Information shown START

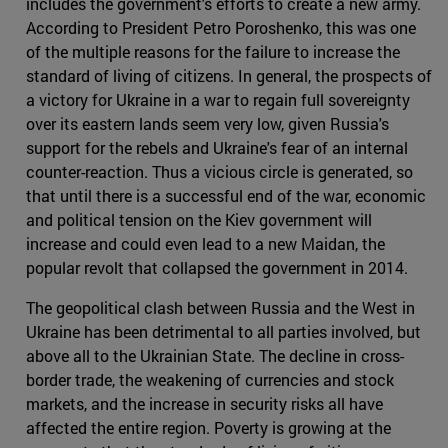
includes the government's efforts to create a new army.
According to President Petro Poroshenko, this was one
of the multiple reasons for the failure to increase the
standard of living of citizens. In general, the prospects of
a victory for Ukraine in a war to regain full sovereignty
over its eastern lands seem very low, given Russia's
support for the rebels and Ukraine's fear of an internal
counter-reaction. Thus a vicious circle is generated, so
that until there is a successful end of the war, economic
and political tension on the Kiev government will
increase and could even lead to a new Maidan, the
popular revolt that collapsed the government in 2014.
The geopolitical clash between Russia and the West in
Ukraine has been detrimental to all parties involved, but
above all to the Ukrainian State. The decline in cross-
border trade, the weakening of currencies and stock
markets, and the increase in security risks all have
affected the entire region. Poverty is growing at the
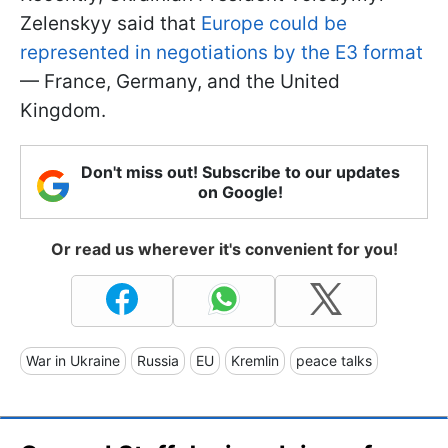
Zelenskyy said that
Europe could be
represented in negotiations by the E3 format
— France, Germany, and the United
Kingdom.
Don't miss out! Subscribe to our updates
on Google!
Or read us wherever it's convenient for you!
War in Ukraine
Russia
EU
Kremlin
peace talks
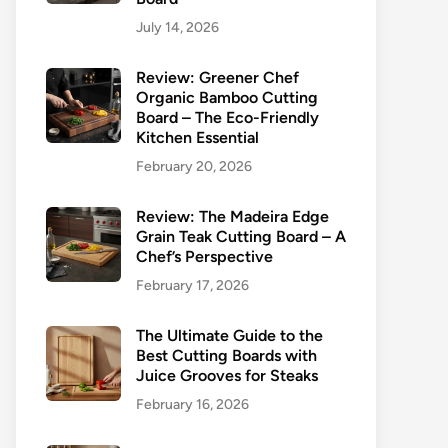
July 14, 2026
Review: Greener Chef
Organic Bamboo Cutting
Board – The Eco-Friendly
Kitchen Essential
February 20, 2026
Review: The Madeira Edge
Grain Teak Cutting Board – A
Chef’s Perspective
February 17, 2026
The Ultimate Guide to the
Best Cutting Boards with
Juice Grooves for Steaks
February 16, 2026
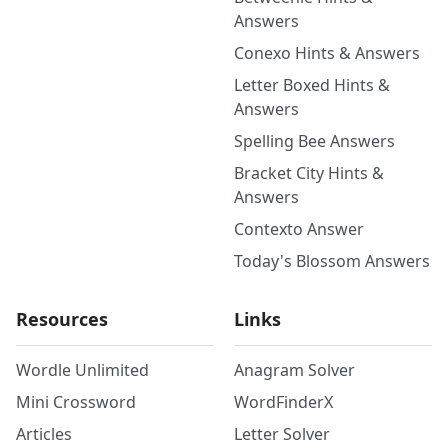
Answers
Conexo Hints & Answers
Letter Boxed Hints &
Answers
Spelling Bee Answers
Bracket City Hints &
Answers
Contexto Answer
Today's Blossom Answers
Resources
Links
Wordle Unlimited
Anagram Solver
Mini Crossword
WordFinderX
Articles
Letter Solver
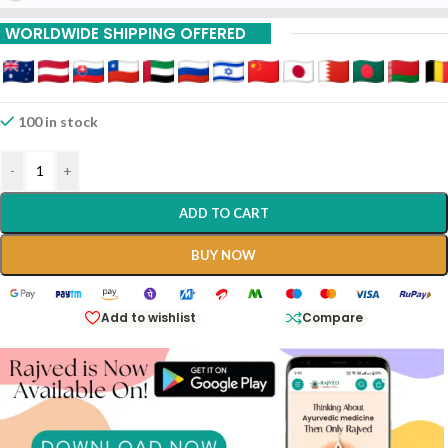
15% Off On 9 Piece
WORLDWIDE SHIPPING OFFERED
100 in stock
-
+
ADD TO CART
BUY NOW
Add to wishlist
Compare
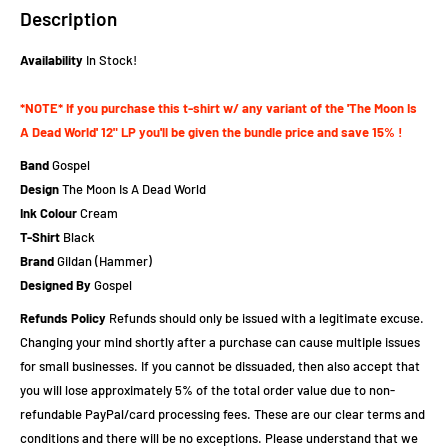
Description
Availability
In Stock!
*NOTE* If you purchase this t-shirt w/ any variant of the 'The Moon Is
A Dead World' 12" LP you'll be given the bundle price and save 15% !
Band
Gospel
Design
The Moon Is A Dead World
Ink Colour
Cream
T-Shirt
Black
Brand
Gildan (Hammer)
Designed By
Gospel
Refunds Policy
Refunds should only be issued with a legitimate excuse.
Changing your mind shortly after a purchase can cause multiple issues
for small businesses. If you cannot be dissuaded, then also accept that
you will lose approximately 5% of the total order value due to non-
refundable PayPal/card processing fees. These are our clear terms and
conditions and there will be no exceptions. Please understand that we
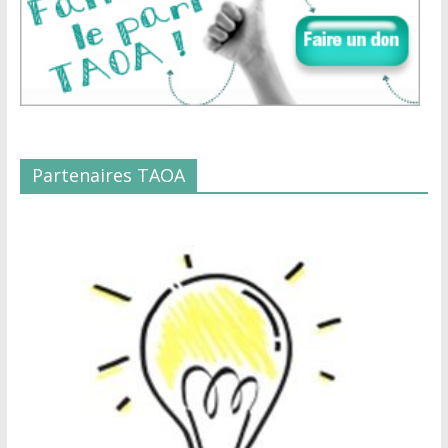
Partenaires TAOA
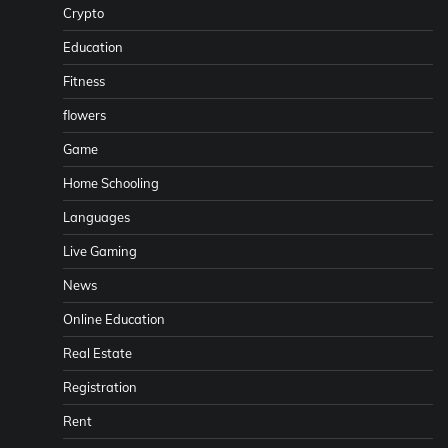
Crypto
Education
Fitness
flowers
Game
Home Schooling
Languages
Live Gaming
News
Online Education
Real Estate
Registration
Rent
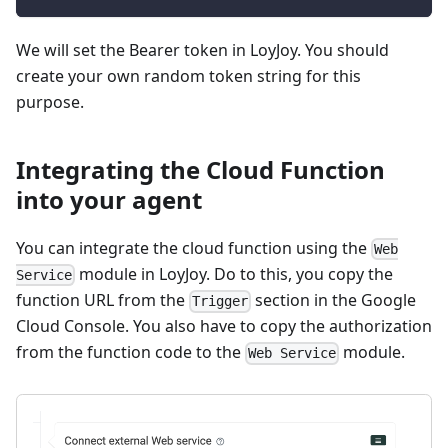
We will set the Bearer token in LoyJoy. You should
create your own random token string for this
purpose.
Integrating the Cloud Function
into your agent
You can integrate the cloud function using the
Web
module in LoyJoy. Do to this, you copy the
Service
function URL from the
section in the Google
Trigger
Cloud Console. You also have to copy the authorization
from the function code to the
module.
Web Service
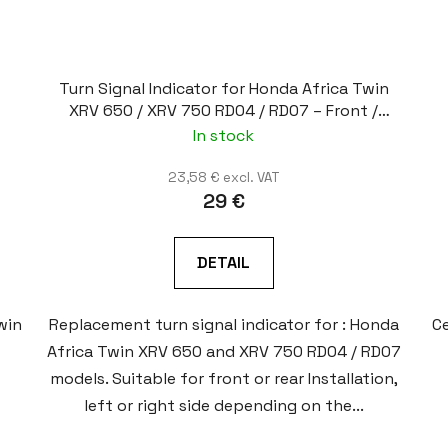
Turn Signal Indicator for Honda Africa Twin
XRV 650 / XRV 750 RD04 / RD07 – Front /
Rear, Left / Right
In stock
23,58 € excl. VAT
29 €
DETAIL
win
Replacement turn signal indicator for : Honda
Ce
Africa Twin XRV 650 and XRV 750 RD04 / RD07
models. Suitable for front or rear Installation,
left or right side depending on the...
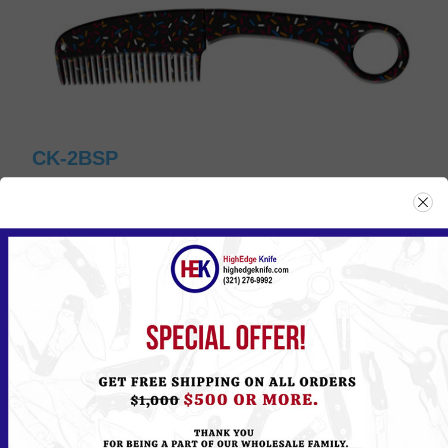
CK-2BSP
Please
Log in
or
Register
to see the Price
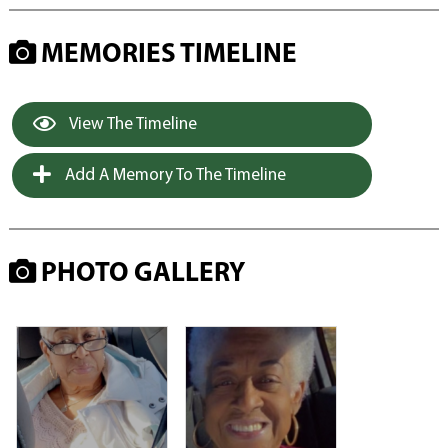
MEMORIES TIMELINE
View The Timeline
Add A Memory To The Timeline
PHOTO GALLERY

Information shown END

### Aim of the task
Copy every line above word for word and exclude the pictures.

### Expected output
includes the government's efforts to create a new army.
According to President Petro Poroshenko, this was one
of the multiple reasons for the failure to increase the
standard of living of citizens. In general, the prospects of
a victory for Ukraine in a war to regain full sovereignty
over its eastern lands seem very low, given Russia's
support for the rebels and Ukraine's fear of an internal
counter-reaction. Thus a vicious circle is generated, so
that until there is a successful end of the war, economic
and political tension on the Kiev government will
increase and could even lead to a new Maidan, the
popular revolt that collapsed the government in 2014.
The geopolitical clash between Russia and the West in
Ukraine has been detrimental to all parties involved, but
above all to the Ukrainian State. The decline in cross-
border trade, the weakening of currencies and stock
markets, and the increase in security risks all have
affected the entire region. Poverty is growing at the
Zelenskyy said that
Europe could be
represented in negotiations by the E3 format
— France, Germany, and the United
Kingdom.
Don't miss out! Subscribe to our updates
on Google!
Or read us wherever it's convenient for you!
War in Ukraine
Russia
EU
Kremlin
peace talks
July 14, 2026
Review: Greener Chef
Organic Bamboo Cutting
Board – The Eco-Friendly
Kitchen Essential
February 20, 2026
Review: The Madeira Edge
Grain Teak Cutting Board – A
Chef’s Perspective
February 17, 2026
The Ultimate Guide to the
Best Cutting Boards with
Juice Grooves for Steaks
February 16, 2026
Answers
Conexo Hints & Answers
Letter Boxed Hints &
Answers
Spelling Bee Answers
Bracket City Hints &
Answers
Contexto Answer
Today's Blossom Answers
Resources
Links
Wordle Unlimited
Anagram Solver
Mini Crossword
WordFinderX
Articles
Letter Solver
15% Off On 9 Piece
WORLDWIDE SHIPPING OFFERED
100 in stock
-
+
ADD TO CART
BUY NOW
Add to wishlist
Compare
Description
Availability
In Stock!
*NOTE* If you purchase this t-shirt w/ any variant of the 'The Moon Is
A Dead World' 12" LP you'll be given the bundle price and save 15% !
Band
Gospel
Design
The Moon Is A Dead World
Ink Colour
Cream
T-Shirt
Black
Brand
Gildan (Hammer)
Designed By
Gospel
Refunds Policy
Refunds should only be issued with a legitimate excuse.
Changing your mind shortly after a purchase can cause multiple issues
for small businesses. If you cannot be dissuaded, then also accept that
you will lose approximately 5% of the total order value due to non-
refundable PayPal/card processing fees. These are our clear terms and
conditions and there will be no exceptions. Please understand that we
Partenaires TAOA
Crypto
Education
Fitness
flowers
Game
Home Schooling
Languages
Live Gaming
News
Online Education
Real Estate
Registration
Rent
We will set the Bearer token in LoyJoy. You should
create your own random token string for this
purpose.
Integrating the Cloud Function
into your agent
You can integrate the cloud function using the
Web
module in LoyJoy. Do to this, you copy the
Service
function URL from the
section in the Google
Trigger
Cloud Console. You also have to copy the authorization
from the function code to the
module.
Web Service
Turn Signal Indicator for Honda Africa Twin
XRV 650 / XRV 750 RD04 / RD07 – Front /
Rear, Left / Right
In stock
23,58 € excl. VAT
29 €
DETAIL
win
Replacement turn signal indicator for : Honda
Ce
Africa Twin XRV 650 and XRV 750 RD04 / RD07
models. Suitable for front or rear Installation,
left or right side depending on the...
CK-2BSP
Please
Log in
or
Register
to see the Price
MEMORIES TIMELINE
View The Timeline
Add A Memory To The Timeline
PHOTO GALLERY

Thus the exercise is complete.